By (author): Russell Wangersky

“Read him.” — George Elliott Clarke, author of I & I and George and Rue

An award-winning author goes looking for the meaning of family and belonging on a glorious wild-goose-chase road trip across middle America

Wangersky’s great-great-grandfather crossed the continent in search of gold in 1849. William Castle Dodge was his name, and he was 22 years old. He wrote a diary of that eventful journey that comes into the author’s hands 160 years later. And typically, quixotically, Wangersky decides to follow Dodge’s westward trail across the great bulging middle of America, not in search of gold but something even less likely: that elusive thing called family.
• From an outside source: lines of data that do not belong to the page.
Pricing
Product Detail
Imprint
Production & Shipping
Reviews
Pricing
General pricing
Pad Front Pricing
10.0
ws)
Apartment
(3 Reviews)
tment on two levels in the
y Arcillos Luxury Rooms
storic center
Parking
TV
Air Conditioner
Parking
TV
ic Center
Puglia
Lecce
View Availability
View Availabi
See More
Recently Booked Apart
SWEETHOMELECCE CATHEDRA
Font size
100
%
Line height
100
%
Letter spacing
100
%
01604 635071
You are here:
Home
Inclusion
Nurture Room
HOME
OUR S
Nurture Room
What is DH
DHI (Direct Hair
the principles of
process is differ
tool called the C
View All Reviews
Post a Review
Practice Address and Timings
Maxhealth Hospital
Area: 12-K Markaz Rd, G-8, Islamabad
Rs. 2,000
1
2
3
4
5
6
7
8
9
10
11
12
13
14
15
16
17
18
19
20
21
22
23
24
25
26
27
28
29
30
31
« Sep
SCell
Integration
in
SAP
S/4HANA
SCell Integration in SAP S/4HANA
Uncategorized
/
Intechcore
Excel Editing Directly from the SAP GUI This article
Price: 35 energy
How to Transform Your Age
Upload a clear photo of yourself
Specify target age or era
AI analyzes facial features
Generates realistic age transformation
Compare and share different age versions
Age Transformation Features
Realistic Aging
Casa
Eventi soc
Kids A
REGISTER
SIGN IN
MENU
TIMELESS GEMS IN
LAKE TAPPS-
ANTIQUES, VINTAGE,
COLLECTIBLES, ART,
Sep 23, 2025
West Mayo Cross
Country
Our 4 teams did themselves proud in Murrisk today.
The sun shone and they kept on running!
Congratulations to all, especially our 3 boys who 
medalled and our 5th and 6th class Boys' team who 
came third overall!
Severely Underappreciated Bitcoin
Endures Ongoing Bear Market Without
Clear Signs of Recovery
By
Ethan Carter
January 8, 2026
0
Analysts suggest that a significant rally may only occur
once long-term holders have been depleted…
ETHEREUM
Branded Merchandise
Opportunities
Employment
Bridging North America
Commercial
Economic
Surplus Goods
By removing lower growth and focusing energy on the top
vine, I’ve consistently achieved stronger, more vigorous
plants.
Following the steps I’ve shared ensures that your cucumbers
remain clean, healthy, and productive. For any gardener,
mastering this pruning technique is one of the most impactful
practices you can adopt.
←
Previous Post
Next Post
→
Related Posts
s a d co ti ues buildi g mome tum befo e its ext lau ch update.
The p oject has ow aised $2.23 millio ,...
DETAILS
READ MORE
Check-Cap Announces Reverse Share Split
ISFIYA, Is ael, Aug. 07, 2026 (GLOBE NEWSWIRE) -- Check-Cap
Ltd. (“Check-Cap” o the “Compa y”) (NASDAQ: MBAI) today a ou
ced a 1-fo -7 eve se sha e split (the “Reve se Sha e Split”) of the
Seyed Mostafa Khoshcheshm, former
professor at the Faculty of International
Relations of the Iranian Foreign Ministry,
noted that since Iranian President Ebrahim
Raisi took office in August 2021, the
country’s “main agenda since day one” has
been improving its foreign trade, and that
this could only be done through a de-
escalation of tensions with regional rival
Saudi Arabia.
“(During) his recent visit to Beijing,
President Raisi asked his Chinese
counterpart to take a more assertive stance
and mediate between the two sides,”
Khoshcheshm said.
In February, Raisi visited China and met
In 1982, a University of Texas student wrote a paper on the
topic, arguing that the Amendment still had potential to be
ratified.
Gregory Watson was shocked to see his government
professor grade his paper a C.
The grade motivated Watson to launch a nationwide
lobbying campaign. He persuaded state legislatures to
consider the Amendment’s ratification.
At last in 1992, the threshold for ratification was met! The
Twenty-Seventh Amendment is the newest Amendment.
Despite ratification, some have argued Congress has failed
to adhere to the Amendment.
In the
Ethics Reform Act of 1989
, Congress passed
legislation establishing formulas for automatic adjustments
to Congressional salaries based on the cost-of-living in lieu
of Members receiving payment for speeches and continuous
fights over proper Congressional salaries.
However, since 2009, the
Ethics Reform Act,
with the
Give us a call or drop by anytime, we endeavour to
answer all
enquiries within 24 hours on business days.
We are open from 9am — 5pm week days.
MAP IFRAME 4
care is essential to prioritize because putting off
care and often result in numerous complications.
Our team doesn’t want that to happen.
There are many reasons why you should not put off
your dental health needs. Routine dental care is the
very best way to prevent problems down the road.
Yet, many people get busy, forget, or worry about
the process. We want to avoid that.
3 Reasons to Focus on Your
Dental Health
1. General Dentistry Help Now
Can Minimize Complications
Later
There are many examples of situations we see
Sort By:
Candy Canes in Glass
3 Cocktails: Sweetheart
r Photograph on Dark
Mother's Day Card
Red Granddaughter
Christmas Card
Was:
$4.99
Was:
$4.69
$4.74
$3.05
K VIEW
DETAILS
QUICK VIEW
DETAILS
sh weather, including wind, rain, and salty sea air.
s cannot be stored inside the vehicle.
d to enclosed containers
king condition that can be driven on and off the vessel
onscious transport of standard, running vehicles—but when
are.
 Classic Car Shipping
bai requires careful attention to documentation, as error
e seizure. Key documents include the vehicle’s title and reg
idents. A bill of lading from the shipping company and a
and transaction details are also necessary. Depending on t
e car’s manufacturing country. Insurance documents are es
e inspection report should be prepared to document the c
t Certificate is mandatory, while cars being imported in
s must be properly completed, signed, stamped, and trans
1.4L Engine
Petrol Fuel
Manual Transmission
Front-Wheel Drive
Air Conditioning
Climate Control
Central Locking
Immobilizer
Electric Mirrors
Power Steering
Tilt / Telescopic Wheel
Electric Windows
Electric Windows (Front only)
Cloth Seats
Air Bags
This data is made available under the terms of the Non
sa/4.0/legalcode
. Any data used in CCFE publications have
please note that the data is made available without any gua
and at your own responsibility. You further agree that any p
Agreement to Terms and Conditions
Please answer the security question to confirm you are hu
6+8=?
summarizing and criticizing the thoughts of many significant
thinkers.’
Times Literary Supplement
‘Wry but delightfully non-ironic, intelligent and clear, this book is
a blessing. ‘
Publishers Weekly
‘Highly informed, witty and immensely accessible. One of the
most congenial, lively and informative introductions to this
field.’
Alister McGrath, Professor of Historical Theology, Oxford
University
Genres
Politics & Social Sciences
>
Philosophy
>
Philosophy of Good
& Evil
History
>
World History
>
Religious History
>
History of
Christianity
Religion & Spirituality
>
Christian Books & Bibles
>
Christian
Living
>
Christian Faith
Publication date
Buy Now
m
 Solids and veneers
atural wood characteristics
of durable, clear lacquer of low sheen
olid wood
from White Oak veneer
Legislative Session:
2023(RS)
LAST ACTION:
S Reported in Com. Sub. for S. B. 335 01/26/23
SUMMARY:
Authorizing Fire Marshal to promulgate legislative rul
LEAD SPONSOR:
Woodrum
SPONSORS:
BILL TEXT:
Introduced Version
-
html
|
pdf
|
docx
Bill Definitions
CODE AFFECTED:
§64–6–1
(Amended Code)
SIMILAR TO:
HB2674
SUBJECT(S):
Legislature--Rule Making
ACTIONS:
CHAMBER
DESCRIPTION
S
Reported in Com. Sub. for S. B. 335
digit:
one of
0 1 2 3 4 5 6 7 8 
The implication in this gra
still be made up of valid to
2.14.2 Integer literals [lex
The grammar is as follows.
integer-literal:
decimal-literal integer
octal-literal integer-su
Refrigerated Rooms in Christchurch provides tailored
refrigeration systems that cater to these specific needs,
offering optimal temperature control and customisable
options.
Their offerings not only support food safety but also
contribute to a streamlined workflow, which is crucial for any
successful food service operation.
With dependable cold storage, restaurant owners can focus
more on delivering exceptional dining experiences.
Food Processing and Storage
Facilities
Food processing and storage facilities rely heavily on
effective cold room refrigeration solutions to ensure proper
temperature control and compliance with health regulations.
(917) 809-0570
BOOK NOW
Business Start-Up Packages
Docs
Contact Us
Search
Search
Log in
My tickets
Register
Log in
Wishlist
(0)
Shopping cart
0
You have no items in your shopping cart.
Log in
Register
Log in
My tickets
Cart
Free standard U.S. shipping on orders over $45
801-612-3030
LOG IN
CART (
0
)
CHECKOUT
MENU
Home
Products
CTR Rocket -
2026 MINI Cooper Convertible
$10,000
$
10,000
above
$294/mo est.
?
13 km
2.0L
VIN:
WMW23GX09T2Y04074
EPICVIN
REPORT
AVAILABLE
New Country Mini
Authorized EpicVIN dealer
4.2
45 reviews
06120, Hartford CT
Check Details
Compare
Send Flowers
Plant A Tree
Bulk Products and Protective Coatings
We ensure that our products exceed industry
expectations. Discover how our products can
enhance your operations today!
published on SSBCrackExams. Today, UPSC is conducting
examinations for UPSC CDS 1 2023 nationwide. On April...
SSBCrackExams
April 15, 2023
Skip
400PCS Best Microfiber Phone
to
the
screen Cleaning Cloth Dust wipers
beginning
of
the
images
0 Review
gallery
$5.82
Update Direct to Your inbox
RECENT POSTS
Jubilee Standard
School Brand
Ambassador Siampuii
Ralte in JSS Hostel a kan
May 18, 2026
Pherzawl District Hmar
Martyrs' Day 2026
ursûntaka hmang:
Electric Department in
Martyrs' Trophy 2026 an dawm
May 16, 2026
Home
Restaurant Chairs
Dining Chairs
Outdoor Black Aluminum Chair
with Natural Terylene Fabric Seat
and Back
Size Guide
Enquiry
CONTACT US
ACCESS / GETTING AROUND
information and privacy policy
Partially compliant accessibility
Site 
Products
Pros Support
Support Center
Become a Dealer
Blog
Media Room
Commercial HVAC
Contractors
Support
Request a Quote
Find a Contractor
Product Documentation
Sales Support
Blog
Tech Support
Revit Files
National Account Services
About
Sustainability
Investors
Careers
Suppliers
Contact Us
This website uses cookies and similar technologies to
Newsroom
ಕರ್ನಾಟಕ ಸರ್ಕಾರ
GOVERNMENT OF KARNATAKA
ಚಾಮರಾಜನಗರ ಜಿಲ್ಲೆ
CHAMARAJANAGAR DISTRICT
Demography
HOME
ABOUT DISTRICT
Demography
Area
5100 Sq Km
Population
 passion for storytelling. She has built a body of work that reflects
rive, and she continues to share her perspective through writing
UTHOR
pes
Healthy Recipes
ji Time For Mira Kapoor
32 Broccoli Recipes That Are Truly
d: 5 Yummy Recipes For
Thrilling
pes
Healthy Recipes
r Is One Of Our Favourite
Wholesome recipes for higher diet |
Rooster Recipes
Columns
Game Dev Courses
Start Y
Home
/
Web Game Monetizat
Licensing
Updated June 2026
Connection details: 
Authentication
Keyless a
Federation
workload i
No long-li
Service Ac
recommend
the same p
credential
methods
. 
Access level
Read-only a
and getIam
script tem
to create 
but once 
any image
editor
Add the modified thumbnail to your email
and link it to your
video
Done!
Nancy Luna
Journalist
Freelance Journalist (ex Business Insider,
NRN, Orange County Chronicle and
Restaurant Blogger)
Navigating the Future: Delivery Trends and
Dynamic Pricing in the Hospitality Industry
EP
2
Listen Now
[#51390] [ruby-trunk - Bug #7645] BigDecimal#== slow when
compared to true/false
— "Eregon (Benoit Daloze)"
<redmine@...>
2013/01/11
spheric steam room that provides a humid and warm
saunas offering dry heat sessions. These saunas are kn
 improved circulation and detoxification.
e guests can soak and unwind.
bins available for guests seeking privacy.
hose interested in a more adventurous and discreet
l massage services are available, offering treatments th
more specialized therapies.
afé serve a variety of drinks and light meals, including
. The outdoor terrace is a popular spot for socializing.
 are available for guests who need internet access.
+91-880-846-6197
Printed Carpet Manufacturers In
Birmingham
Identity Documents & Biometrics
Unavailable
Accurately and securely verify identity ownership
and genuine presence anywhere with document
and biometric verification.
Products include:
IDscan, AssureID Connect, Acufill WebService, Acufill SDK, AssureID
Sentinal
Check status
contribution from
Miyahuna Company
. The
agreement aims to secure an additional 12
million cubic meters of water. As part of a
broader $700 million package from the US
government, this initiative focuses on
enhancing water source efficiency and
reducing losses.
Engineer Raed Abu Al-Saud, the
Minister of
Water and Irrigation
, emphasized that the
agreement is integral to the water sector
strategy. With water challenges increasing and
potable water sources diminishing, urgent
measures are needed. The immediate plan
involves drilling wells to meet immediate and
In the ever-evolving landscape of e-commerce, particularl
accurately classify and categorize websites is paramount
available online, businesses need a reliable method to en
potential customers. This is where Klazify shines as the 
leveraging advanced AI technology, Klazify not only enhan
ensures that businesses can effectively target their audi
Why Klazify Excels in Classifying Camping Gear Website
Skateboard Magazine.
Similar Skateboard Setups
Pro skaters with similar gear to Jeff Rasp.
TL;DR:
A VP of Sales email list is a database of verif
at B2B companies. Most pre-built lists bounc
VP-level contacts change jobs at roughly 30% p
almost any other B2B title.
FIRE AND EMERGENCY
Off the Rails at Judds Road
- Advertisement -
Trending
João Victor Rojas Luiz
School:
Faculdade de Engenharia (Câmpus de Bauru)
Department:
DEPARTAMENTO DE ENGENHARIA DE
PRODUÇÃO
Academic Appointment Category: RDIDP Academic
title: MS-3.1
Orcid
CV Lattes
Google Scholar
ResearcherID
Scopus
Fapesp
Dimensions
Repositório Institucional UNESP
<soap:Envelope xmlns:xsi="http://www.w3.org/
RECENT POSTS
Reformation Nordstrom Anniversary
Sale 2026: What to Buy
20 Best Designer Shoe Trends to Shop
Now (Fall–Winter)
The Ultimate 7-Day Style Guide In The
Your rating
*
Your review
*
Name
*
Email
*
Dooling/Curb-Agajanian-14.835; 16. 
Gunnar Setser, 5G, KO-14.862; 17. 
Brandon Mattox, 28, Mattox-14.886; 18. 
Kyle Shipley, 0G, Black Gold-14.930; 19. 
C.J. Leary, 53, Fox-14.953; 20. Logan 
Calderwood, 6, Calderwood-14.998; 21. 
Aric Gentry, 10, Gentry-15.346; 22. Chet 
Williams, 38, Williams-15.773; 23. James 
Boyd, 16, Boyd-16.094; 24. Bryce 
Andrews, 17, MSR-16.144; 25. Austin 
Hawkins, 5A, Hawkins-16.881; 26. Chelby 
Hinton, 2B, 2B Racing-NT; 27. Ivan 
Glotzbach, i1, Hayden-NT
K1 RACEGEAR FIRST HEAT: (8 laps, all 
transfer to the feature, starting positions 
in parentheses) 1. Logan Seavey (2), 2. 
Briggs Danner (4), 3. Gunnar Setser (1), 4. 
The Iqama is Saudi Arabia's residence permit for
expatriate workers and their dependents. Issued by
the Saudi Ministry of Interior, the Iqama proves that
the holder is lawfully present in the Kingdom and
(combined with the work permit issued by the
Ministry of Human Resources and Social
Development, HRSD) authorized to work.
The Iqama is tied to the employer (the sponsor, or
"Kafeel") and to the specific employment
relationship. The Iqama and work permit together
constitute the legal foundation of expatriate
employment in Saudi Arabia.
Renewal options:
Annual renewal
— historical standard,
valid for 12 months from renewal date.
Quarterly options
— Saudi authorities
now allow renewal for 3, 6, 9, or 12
What ensues becomes this story, by turns hilarious and profound, about a very long trip — by car, in Wangersky’s case, and on mule and foot in Dodge’s. Interweaving his experiences on the road with Dodge’s diary, the author contemplates the human need to hunt for roots and meaning as he — and Dodge — encounter immigrants who risk everything to be somewhere else, while only glimpsing those who are there already and who want to hold onto their claim in the stream of human migration.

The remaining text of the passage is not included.